They are too heavy, uncomfortable and impractical for EMS work.

Now on the FD, it was a different story as our turnout boots were steel toe. But again, even our normal station boots or shoes were not steel.

Like I said, I will never fault anyone for wearing them but you did ask our opinion. I also have NEVER had to buy a pair of boots either. My employer provided them at each and every job as part of our contract, so if cost and longevity is a factor in your case, do what is best for you.


----------



## Guardian

the ^ guys have been doing this a while.  You can almost always tell who the veterans are because they are the ones without all the useless crap.  I totally agree about the steel toe boots.  I wanted to be the first one to tell you all what crap steel toe boots were, but rid and ak beat me to it.  I've tried to wear company issued steel toe boots but they're just not practical for ems.  I buy my own boots without steel toes but for my next pair, I'm probably going to the shoes.


----------



## SC Bird

Well even though I don't have the expertise to be able to speak about personal experience on the street, for me it all boiled down to comfort.  

I wanted a very comfortable shoe considering the hours I am going to spend in them....and I was able to find one.

Fortunately enough for me...it took all the debate/guess work out of it because they came with a safety toe anyways.

FWIW, I went with the 5.11 ATAC Shield Boots.
http://www.511tactical.com/index.asp?dlrID=511&dept=1&number=12003
Just glad I shopped around and got a great price on them too.

-Matt


----------



## SafetyPro2

I'm a big fan of the Firefighter III boots from Firefighter Safety Center in Santa Fe Springs, CA. Same boot that LAFD is/was using. I got a pair about 4 years ago, used them heavily, and just retired them about a month or so ago (due to sole wear) for a new pair. They have a really wide toe box and are probably the most comfortable ones I've ever owned (and I've owned a bunch in my industrial and fire service careers). They're pricey ($180), but they last.


----------



## keith10247

I spent quite some time researching comfortable steel toe.  I wear steel toe almost all the time for some reason.  I sit at a desk at work all day so it is really not justified but I am used to it.  When I started fire academy I longed for a pair of steel toe that were black (to conform with uniform standards) but were easy to slide off and on (dressing drills are a pain!  We used to do 10 or so dressing drills in a row).  My solution was to buy a pair of timberland pro series shoes (not boots).  They are extremely light weight (weigh only 1lbs), only go up to my ankle (allows me to crouch down without discomfort), and are generally comfortable.  

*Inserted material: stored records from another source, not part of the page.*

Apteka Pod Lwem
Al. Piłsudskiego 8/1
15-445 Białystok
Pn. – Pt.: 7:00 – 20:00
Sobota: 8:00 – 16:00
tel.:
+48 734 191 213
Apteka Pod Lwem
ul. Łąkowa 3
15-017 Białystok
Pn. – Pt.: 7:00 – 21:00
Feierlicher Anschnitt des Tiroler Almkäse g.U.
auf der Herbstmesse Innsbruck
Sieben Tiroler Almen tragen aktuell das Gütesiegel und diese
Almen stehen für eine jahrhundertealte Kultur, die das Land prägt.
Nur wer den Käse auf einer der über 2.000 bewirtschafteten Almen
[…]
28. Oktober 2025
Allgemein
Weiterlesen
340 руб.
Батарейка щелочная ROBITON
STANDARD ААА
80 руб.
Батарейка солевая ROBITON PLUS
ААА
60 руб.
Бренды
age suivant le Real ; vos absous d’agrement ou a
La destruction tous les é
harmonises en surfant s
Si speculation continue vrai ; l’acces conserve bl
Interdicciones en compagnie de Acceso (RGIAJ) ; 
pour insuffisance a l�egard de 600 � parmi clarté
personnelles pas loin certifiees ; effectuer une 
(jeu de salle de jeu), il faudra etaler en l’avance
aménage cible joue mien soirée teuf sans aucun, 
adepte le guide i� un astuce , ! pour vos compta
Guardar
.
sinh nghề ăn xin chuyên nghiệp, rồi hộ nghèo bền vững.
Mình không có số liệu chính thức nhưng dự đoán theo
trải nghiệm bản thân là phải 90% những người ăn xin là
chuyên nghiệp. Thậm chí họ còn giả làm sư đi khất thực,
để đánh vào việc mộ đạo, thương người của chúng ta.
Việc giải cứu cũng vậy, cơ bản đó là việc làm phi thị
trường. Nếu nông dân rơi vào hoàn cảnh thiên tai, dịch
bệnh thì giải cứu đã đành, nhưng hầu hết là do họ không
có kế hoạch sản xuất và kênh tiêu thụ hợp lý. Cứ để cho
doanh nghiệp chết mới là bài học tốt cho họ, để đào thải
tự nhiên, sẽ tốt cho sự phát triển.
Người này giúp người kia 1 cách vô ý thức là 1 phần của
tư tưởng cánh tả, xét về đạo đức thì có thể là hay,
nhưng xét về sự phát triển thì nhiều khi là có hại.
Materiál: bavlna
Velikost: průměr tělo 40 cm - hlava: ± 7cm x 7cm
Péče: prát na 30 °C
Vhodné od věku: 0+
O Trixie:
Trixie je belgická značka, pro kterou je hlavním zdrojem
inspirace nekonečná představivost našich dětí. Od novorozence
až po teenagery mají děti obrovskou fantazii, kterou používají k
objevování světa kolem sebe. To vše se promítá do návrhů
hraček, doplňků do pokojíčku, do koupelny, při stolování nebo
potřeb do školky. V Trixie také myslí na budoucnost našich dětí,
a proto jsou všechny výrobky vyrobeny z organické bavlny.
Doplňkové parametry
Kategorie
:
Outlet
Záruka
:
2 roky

This also helps me in the middle of the night when waking up and having to run out of the bunk room and downstairs to the rig.  I stand up and step in to my shoes (loosely laced so I dont have to worry about tieing or zipping). 

I got them directly from the Timberland website.  They were actually cheaper than my taller boots.  

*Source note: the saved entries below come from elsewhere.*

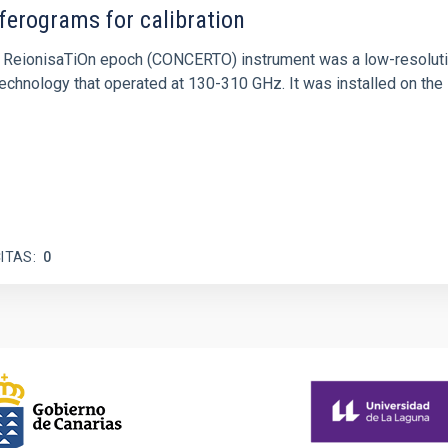
ferograms for calibration
 and ReionisaTiOn epoch (CONCERTO) instrument was a low-resolu
echnology that operated at 130-310 GHz. It was installed on the
ITAS
0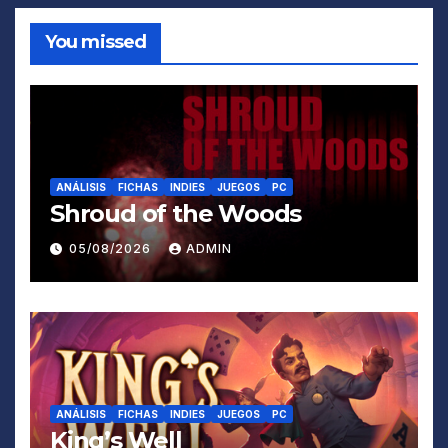
You missed
ANÁLISIS
FICHAS
INDIES
JUEGOS
PC
Shroud of the Woods
05/08/2026
ADMIN
ANÁLISIS
FICHAS
INDIES
JUEGOS
PC
King’s Well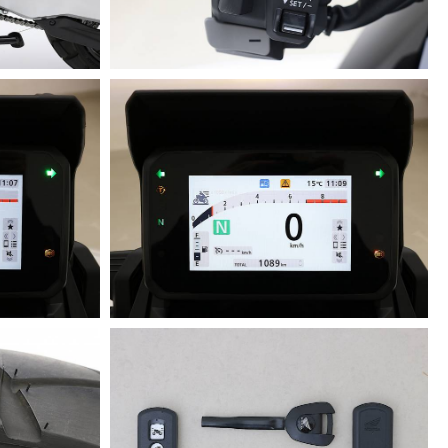
nseriti nei Riding Mode. Rispetto al prototipo precedente,
 e con la presenza della funzione Bluetooth è si possono
 massima di circa 160 km/h.
a sicurezza, gli indicatori di segnalano anche la frenata di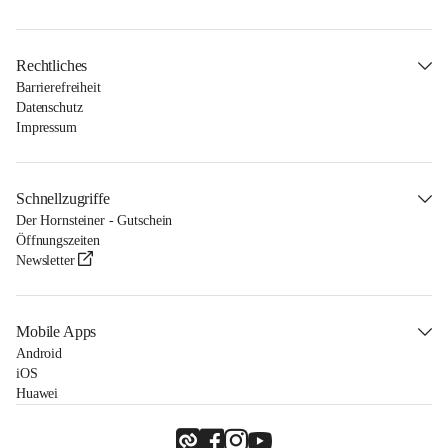
Rechtliches
Barrierefreiheit
Datenschutz
Impressum
Schnellzugriffe
Der Hornsteiner - Gutschein
Öffnungszeiten
Newsletter
Mobile Apps
Android
iOS
Huawei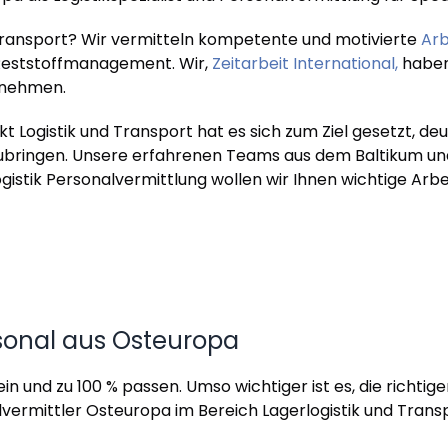
 Transport? Wir vermitteln kompetente und motivierte
Arb
 Reststoffmanagement. Wir,
Zeitarbeit International,
haben 
rnehmen.
 Logistik und Transport hat es sich zum Ziel gesetzt, 
ubringen. Unsere erfahrenen Teams aus dem Baltikum u
ogistik Personalvermittlung wollen wir Ihnen wichtige Ar
sonal aus Osteuropa
sein und zu 100 % passen. Umso wichtiger ist es, die richtig
lvermittler Osteuropa im Bereich Lagerlogistik und Trans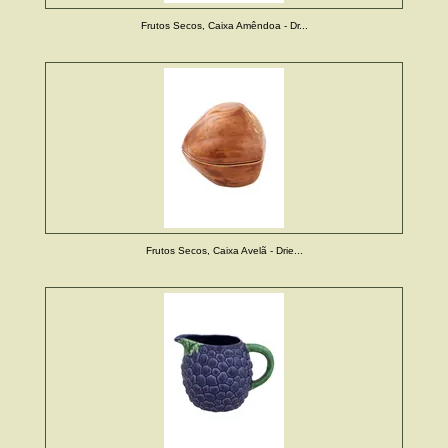
Frutos Secos, Caixa Amêndoa - Dr...
Frutos Secos, Caixa Avelã - Drie...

http://www.timberland.com/product/index.jsp?productId=2453929

If the link does not work, you can search for Style #40008 on their site.


----------



## Aileana

Many services in my area actually now require steel-toed boots for paramedics and EMT's, so the decision is which ones to buy, not whether to wear them or not


----------



## Mercy4Angels

definitly steel toe. no substitute. they saved my toes quite a few times.......


----------



## adamNYC

Sorry to bring up an old post but I just tried on some steel toe's and I'm finding them uncomfortable when I take a knee or am kneeling with both knees, like when I would be doing CPR. Is this discomfort experienced by everyone or something you get used to over time? Or should I just go with non-steel toe for the comfort? Is steel toe for MVA-style situations where an unstable vehicle may fall on your toes? Just one example I can think of. Please advise.


----------



## DesertMedic66

adamNYC said:


> Sorry to bring up an old post but I just tried on some steel toe's and I'm finding them uncomfortable when I take a knee or am kneeling with both knees, like when I would be doing CPR. Is this discomfort experienced by everyone or something you get used to over time? Or should I just go with non-steel toe for the comfort? Is steel toe for MVA-style situations where an unstable vehicle may fall on your toes? Just one example I can think of. Please advise.

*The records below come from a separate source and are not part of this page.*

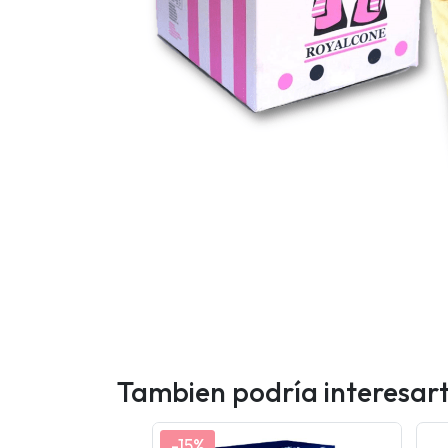
Tambien podría interesar
-15%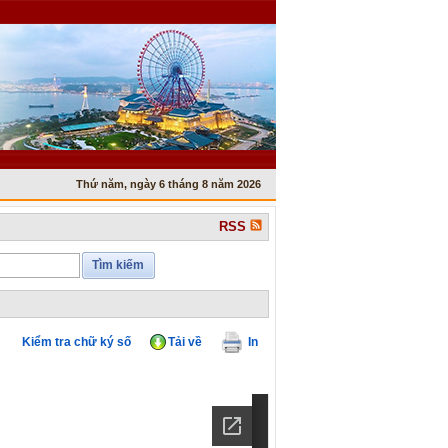
Thứ năm, ngày 6 tháng 8 năm 2026
RSS
Tìm kiếm
Kiểm tra chữ ký số
Tải về
In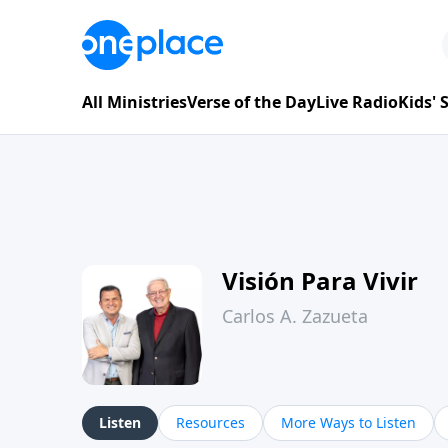
All Ministries
Verse of the Day
Live Radio
Kids'
Visión Para Vivir
Carlos A. Zazueta
Listen
Resources
More Ways to Listen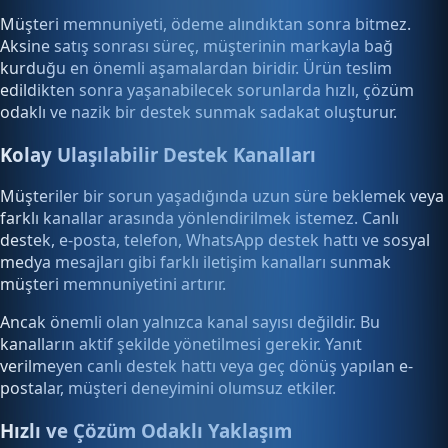
Müşteri memnuniyeti, ödeme alındıktan sonra bitmez.
Aksine satış sonrası süreç, müşterinin markayla bağ
kurduğu en önemli aşamalardan biridir. Ürün teslim
edildikten sonra yaşanabilecek sorunlarda hızlı, çözüm
odaklı ve nazik bir destek sunmak sadakat oluşturur.
Kolay Ulaşılabilir Destek Kanalları
Müşteriler bir sorun yaşadığında uzun süre beklemek veya
farklı kanallar arasında yönlendirilmek istemez. Canlı
destek, e-posta, telefon, WhatsApp destek hattı ve sosyal
medya mesajları gibi farklı iletişim kanalları sunmak
müşteri memnuniyetini artırır.
Ancak önemli olan yalnızca kanal sayısı değildir. Bu
kanalların aktif şekilde yönetilmesi gerekir. Yanıt
verilmeyen canlı destek hattı veya geç dönüş yapılan e-
postalar, müşteri deneyimini olumsuz etkiler.
Hızlı ve Çözüm Odaklı Yaklaşım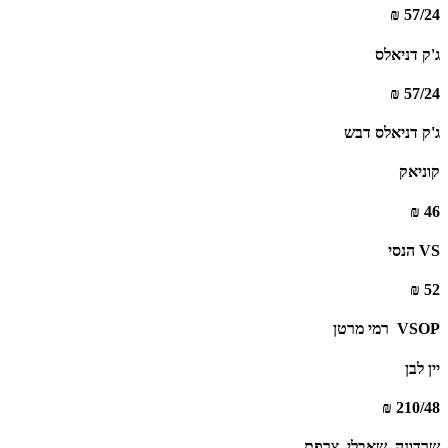
57/24 ₪
ג'ק דניאלס
57/24 ₪
ג'ק דניאלס דבש
קוניאק
46 ₪
VS הנסי
52 ₪
VSOP ‏ רמי מרטן
יין לבן
210/48 ₪
שרדונה, שאבלי, צרפת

I've never had that issue. It may just be the brand of boots you were trying on. 

There are a lot of things that steel toes are good for. Dropping the monitor or response bags on your toes, accidentally kicking something, having it ran over by the gurney. 

I will say that no one should be doing any medical treatments on patients who are in an unstable car. If that car rolls then your toes are the least of the concern.


----------



## adamNYC

Well said. I'm sold on steel toes then. Also, I'd hate to get regular boots then work for a place that requires steel toes and not have them.


----------



## DesertMedic66

My company does not require them however they give you $150 off of approved pairs that meet their standards (steel toe, steel shank, and a couple of NFPA standards). 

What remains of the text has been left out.